How ALS Affected His Body
ALS attacks two types of nerve cells: the upper motor neurons in the brain and the lower motor neurons in the spinal cord and brainstem. As these neurons die, scar tissue replaces them, and the muscles they once controlled weaken and shrink. The brain remains intact, meaning the person stays fully aware as their body gradually stops responding to commands. Hawking once described it as being trapped inside a body that was slowly shutting down while his mind worked as well as ever.
The disease typically starts with subtle clumsiness or weakness in a hand or foot, then spreads. In Hawking’s case, his doctors noted it was an atypical presentation. His ALS progressed far more slowly than expected and, by some accounts, eventually “burnt itself out,” stabilizing rather than continuing its usual relentless decline.
Why He Survived So Long
Most people with ALS die within two to five years of diagnosis, usually when the disease reaches the muscles that control breathing. Hawking’s survival for more than five decades puzzled neurologists. Two factors likely played a role.
First, his age at onset. ALS predominantly strikes people between 50 and 60. Only about 5% of patients develop symptoms before age 30, and the prognosis for younger patients is significantly better than for those diagnosed in middle age. Hawking was diagnosed at 21, placing him in the rarest and most favorable category.
Second, his disease followed an unusual trajectory. After an initial period of decline, the progression slowed dramatically. Doctors described his case as atypical from the beginning, and his relatively stable plateau over several decades remains one of the most extreme examples of slow-progressing ALS on record.
The Timeline of His Physical Decline
Hawking’s disability didn’t happen overnight. It unfolded over decades, each stage stripping away another layer of physical independence.
In the late 1960s, a few years after his diagnosis, his mobility deteriorated to the point where he needed crutches and could no longer stand to give lectures. By the end of that decade, he reluctantly agreed to use a wheelchair. He initially used standard motorized models and became known for driving them recklessly around Cambridge. By the early 1990s, he had lost enough hand function that he could no longer operate the chair’s controls himself.
The most dramatic turning point came in 1985. While visiting the CERN research facility in Geneva, Hawking caught pneumonia. The infection was life-threatening, and doctors performed an emergency tracheostomy, cutting an opening in his throat to help him breathe. The procedure saved his life but destroyed his ability to speak. From that point on, he required round-the-clock nursing care, funded by grants from several foundations.

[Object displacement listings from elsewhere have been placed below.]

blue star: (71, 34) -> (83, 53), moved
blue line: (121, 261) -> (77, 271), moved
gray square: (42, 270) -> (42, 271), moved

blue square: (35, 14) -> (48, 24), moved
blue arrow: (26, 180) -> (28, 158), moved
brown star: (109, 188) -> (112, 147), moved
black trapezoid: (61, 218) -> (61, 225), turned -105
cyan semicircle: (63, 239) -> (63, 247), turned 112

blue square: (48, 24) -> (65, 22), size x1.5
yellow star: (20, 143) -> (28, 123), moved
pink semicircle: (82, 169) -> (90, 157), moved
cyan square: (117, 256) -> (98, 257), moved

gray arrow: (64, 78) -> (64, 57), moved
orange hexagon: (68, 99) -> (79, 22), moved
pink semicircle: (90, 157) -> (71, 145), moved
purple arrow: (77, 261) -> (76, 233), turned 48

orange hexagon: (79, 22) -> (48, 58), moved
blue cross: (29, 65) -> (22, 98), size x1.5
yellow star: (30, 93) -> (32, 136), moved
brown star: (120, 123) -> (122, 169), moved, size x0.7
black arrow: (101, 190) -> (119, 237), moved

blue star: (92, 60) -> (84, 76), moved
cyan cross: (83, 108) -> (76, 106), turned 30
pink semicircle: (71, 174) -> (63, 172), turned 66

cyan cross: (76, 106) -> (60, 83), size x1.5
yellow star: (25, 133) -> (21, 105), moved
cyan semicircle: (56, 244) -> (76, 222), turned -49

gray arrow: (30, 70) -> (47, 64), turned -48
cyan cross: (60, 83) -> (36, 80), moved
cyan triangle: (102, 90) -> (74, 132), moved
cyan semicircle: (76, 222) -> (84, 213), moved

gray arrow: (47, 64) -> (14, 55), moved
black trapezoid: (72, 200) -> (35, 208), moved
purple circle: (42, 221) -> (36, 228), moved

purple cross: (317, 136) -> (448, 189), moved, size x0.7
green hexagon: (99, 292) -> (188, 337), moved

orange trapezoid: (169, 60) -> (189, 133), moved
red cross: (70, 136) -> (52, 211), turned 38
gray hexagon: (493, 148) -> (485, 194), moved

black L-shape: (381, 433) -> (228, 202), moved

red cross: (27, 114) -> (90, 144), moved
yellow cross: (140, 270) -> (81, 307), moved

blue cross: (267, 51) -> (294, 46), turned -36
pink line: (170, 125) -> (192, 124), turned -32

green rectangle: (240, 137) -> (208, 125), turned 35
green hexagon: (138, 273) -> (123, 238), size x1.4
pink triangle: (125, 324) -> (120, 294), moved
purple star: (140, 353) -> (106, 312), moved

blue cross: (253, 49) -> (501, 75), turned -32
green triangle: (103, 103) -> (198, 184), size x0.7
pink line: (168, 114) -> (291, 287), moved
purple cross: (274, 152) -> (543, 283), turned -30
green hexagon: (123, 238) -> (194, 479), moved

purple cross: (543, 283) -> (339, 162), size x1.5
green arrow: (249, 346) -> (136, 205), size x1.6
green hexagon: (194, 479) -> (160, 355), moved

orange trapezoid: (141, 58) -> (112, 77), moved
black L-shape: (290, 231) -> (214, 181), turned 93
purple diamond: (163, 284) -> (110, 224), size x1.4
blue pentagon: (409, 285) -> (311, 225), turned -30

How He Communicated After Losing Speech
After the tracheostomy, Hawking initially communicated by raising his eyebrows as a caregiver pointed to letters on a spelling card. This was painfully slow. He soon adopted a computer-based system that let him select words on a screen, which were then converted into his now-famous synthesized voice.
At first, he operated this system using a handheld clicker. As ALS continued to weaken his hands, he switched to a sensor mounted on his glasses that detected tiny movements in his right cheek muscle. An infrared beam measured changes in light caused by the cheek twitch, translating that single motion into text. Using this method, he could produce roughly one to two words per minute. It was extraordinarily slow, but it allowed him to write books, deliver lectures, and correspond with colleagues for more than three decades after losing his voice.
What Stayed Intact
ALS selectively destroys motor neurons. It does not damage the parts of the brain responsible for thinking, memory, or personality. Hawking’s intellect was completely unaffected. He published his bestselling book “A Brief History of Time” three years after the tracheostomy, produced groundbreaking theoretical work on black holes and cosmology well into his 70s, and maintained a sharp, famously dry sense of humor throughout his life. His career is one of the clearest demonstrations that ALS is a disease of the body, not the mind.